Wednesday, 14 December 1910

Scott

A berg in the pack, with Debenham and Taylor on skis, photographed by Ponting, 20 December, 1910. [1]

The Terra Nova's progress through the ice was frustratingly slow but at the least it gave them a chance to leave the ship for a little while, and they took the opportunity to try out their skis -- or, as Griffith Taylor noted, "in current parlance (à la Gran) to go 'mit dee shee op'". [2] It was for many of them the very first time they had used skis.

"Gran is wonderfully good and gives instruction well," wrote Scott [3], although the men were not always particularly enthusiastic -- P.O. Evans, for one, referred to them as "planks". [4]

"It was hot and garments came off one by one -- the Soldier [Oates] and Atkinson were stripped to the waist eventually, and have been sliding round the floe for some time in that condition. Nearly everyone has been wearing goggles; the glare is very bad. Ponting tried to get a colour picture, but unfortunately the ice colours are too delicate for this."


Amundsen

Fram in high seas, in an undated photograph. [5]

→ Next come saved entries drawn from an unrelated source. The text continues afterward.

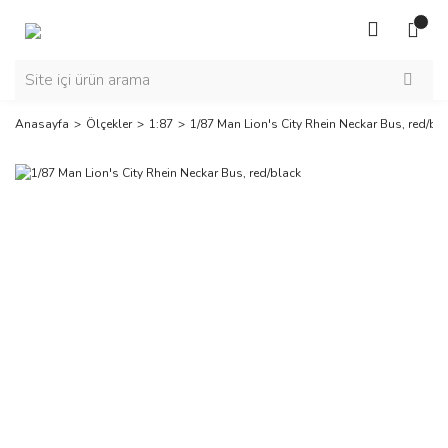
Anasayfa
Ölçekler
1:87
1/87 Man Lion's City Rhein Neckar Bus, red/bl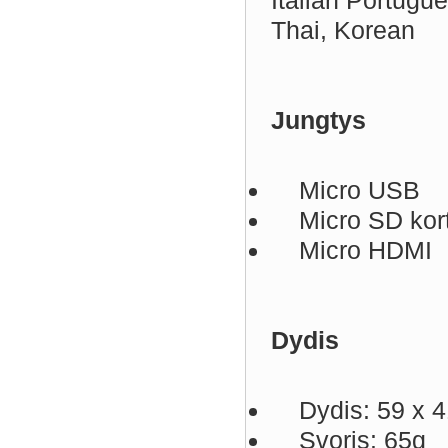
Italian Portugu
Thai, Korean
Jungtys
Micro USB
Micro SD korte
Micro HDMI
Dydis
Dydis: 59 x 4
Svoris: 65g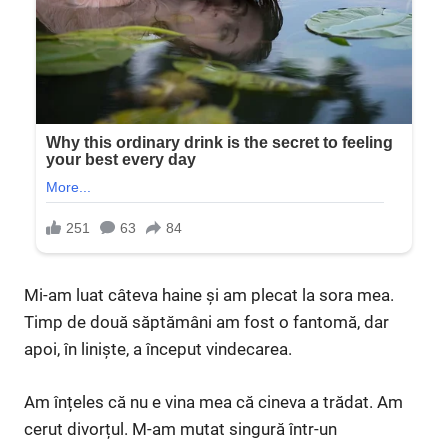
Mi-am luat câteva haine și am plecat la sora mea.
Timp de două săptămâni am fost o fantomă, dar
apoi, în liniște, a început vindecarea.
Am înțeles că nu e vina mea că cineva a trădat. Am
cerut divorțul. M-am mutat singură într-un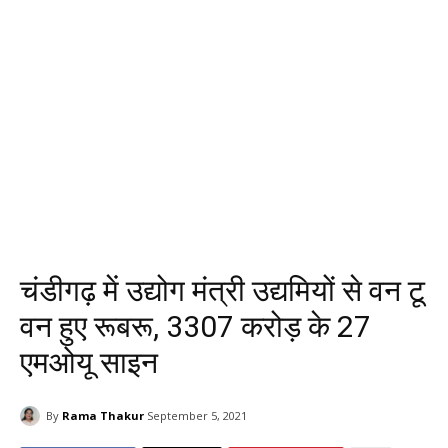
चंडीगढ़ में उद्योग मंत्री उद्यमियों से वन टू
वन हुए रूबरू, 3307 करोड़ के 27
एमओयू साइन
By
Rama Thakur
September 5, 2021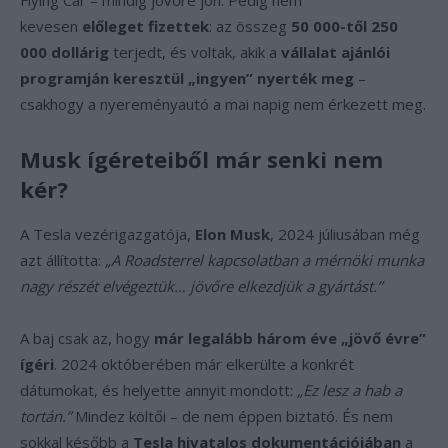
Flying Car – mindig jövőre jön. Pedig nem
kevesen
előleget fizettek
: az összeg
50 000-től 250
000 dollárig
terjedt, és voltak, akik a
vállalat ajánlói
programján keresztül „ingyen” nyerték meg
–
csakhogy a nyereményautó a mai napig nem érkezett meg.
Musk ígéreteiből már senki nem
kér?
A Tesla vezérigazgatója,
Elon Musk
, 2024 júliusában még
azt állította:
„A Roadsterrel kapcsolatban a mérnöki munka
nagy részét elvégeztük… jövőre elkezdjük a gyártást.”
A baj csak az, hogy
már legalább három éve „jövő évre”
ígéri
. 2024 októberében már elkerülte a konkrét
dátumokat, és helyette annyit mondott:
„Ez lesz a hab a
tortán.”
Mindez költői – de nem éppen biztató. És nem
sokkal később a
Tesla hivatalos dokumentációjában
a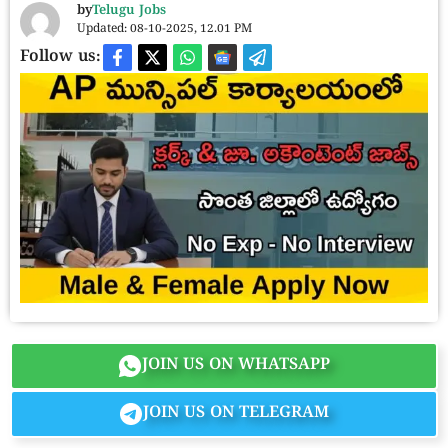
by
Telugu Jobs
Updated: 08-10-2025, 12.01 PM
Follow us:
JOIN US ON WHATSAPP
JOIN US ON TELEGRAM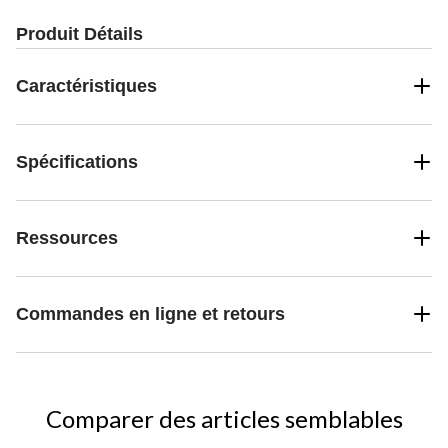
Produit Détails
Caractéristiques
Spécifications
Ressources
Commandes en ligne et retours
Comparer des articles semblables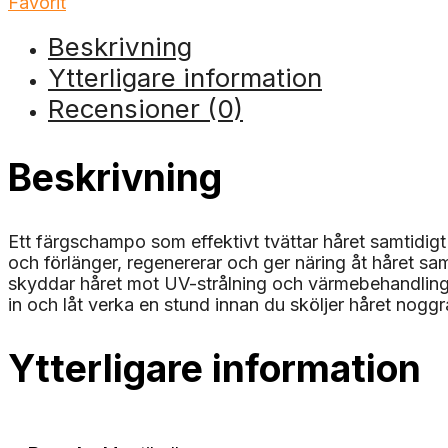
Favorit
Beskrivning
Ytterligare information
Recensioner (0)
Beskrivning
Ett färgschampo som effektivt tvättar håret samtidigt
och förlänger, regenererar och ger näring åt håret s
skyddar håret mot UV-strålning och värmebehandling,
in och låt verka en stund innan du sköljer håret noggr
Ytterligare information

During a storm, the Fram tossed and rolled and bobbed, due to her round bottom and broad beam, built for the ice. The bridge, though, stayed dry, and sheltered the poor dogs, sometimes as many as fifty at a time. She might buck and toss, but the Fram never shipped a sea. It was, Amundsen wrote in his diary, "almost unbelievable. The one sea towers up more menacingly than the other, and one might expect it over one every moment. But no -- she gives a little twist, and the sea passes under .... Archer can be proud of Fram." [6]


Notes:

[1] Scott Polar Research Institute.
[2] T. Griffith Taylor, quoted by Diana Preston in A First Rate Tragedy (Boston : Houghton Mifflin, 1998, c1997), p.135. "Ski" in Norwegian is pronounced "shee".
[3] R.F. Scott, diary, 14 December, 1910, quoted in Scott's Last Expedition, v.1.
[4] Quoted by Diana Preston in A First Rate Tragedy (Boston : Houghton Mifflin, 1998, c1997), p.135.
[5] Roald Amundsen Bildearkiv, Nasjonalbiblioteket.
[6] Roald Amundsen, diary, 14 December 1910, quoted by Roland Huntford in Scott and Amundsen (New York : Putnam, 1980, c1979), p.311.